In today’s EGEB:
- The Global Wind Energy Council expects 300 new GW of wind capacity in the next five years.
- Vestas chairman expects the return of wind power subsidies in some countries.
- There’s broad support for offshore wind development in New Jersey.
- A look at how EU coal plants may phase out in the future.
- The Grain Belt Express is in trouble again.
Electrek Green Energy Brief: A daily technical, financial, and political review/analysis of important green energy news.
The Global Wind Energy Council’s Global Wind Report for 2018 foresees steady growth into the next five years, forecasting the addition of 300 GW of new capacity worldwide during that time. That’s an average of 55 GW per year until 2023.
Overall wind capacity installations were down slightly last year with 51.3 GW of new wind energy installed — a 4% decrease from 2017. This number is slightly above IRENA’s findings, which pegged new capacity at 49 GW in 2018.
Nevertheless, new wind capacity has exceeded 50 GW every year since 2014, and the GWEC expects that to continue on the strength of mature markets in Asia, Europe, and North America, and developing wind energy markets like Africa, the Middle East, Latin America, and Southeast Asia.
Those wind capacity projections could increase if subsidies return to some countries, as Vestas Chairman Bert Nordberg believes. Nordberg told Reuters he expects some governments are feeling the pressure to build more renewable energy capacity, and they’re planning to reinstate wind power subsidies.
Some European countries have moved away from subsidies and into competitive contract tenders. But as the GWEC’s recent report noted, Europe’s onshore wind market saw just 9 new GW installed in 2018, a 32% decrease from the previous year.

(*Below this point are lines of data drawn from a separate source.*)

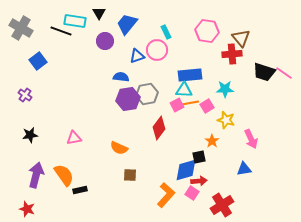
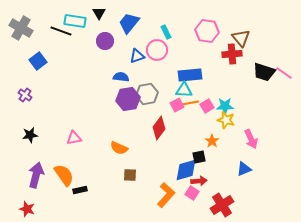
blue trapezoid at (127, 24): moved 2 px right, 1 px up
cyan star at (225, 89): moved 17 px down
blue triangle at (244, 169): rotated 14 degrees counterclockwise
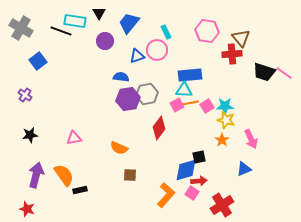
orange star at (212, 141): moved 10 px right, 1 px up
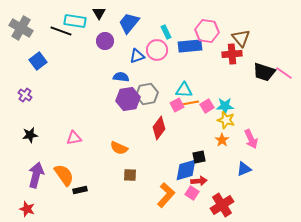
blue rectangle at (190, 75): moved 29 px up
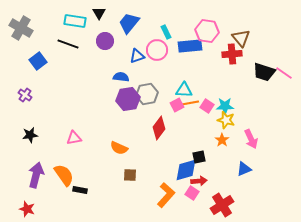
black line at (61, 31): moved 7 px right, 13 px down
pink square at (207, 106): rotated 24 degrees counterclockwise
black rectangle at (80, 190): rotated 24 degrees clockwise
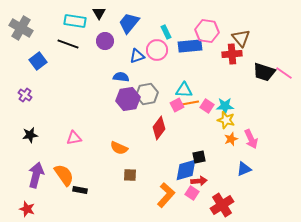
orange star at (222, 140): moved 9 px right, 1 px up; rotated 16 degrees clockwise
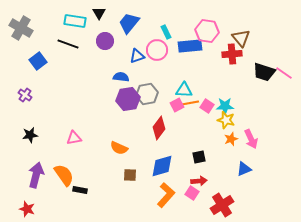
blue diamond at (186, 170): moved 24 px left, 4 px up
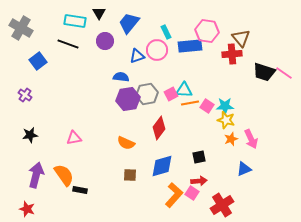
pink square at (177, 105): moved 6 px left, 11 px up
orange semicircle at (119, 148): moved 7 px right, 5 px up
orange L-shape at (166, 195): moved 8 px right
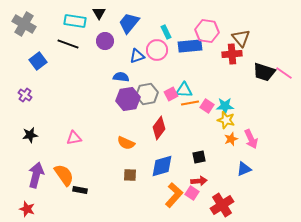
gray cross at (21, 28): moved 3 px right, 4 px up
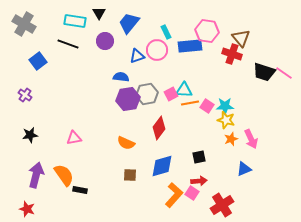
red cross at (232, 54): rotated 24 degrees clockwise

Wind costs are often competitive with fossil fuel power in many countries, but a return to subsidies could still increase development and allow governments to hit future renewable goals. Reuters noted Nordberg would not name the countries where reinstated subsidies might be a possibility.
A Monmouth University poll of New Jersey residents found broad support for offshore wind off the Garden State’s coast.
More than three-quarters of state residents (76%) polled were in favor of offshore wind farms, and only 15% of respondents were opposed. Support is high across the board, among Democrats, Independents, and Republicans. Yet more residents supported offshore wind farms in the past (80% and 84% of respondents in polls taken between 2008 and 2011). Tony MacDonald, director of the Urban Coast Institute at Monmouth University, said,
“There is broad, bipartisan agreement that moving forward with offshore wind projects should be a priority. If New Jersey achieves Gov. Murphy’s ambitious goal of generating 3,500 MW of electricity from offshore wind by 2030, it will put the state on a path to a green energy future.”
Most New Jerseyans (58%) even said they would support offshore wind development if they knew electricity rates would increase, as long as it meant reducing carbon emissions and fossil fuel reliance. The majority of Democrats and Independents were supportive, while only 36% of Republicans felt the same way.
Meanwhile, offshore drilling (30%) and building new nuclear power (26%) were very unpopular. Pollsters interviewed 604 New Jersey adults by telephone, with about half polled via landline and half via cell phone.
An interesting GIF courtesy of Climate Analytics shows two possible ways for the EU to completely phase out coal use for electricity generation by 2031.
The Regulator Perspective prioritizes shutting down the most carbon intensive plants first. The Market Perspective, prioritizes shutting down the “least valuable plants in terms of revenue generation potential.”
Grain Belt Blues
The last time we checked in on the Grain Belt Express, Missouri regulators had finally cleared the way for the transmission line to bring 4 GW of wind power from Kansas through the Midwest and farther east, into the grid via direct current.
But the setbacks don’t seem to be over. The Associated Press reports a Missouri House panel advanced legislation that would prohibit the use of eminent domain to acquire necessary easements for the project. The legislation is intended to act as a block on the transmission line’s recent approval by regulators.
Rep. Dean Plocher (R) chaired the committee which advanced the legislation. Plocher said,
“We’re asking our Missouri farmers and rural areas to give up their land and their rights so that people further east can save on their energy bills? I don’t think that’s good for Missourians.”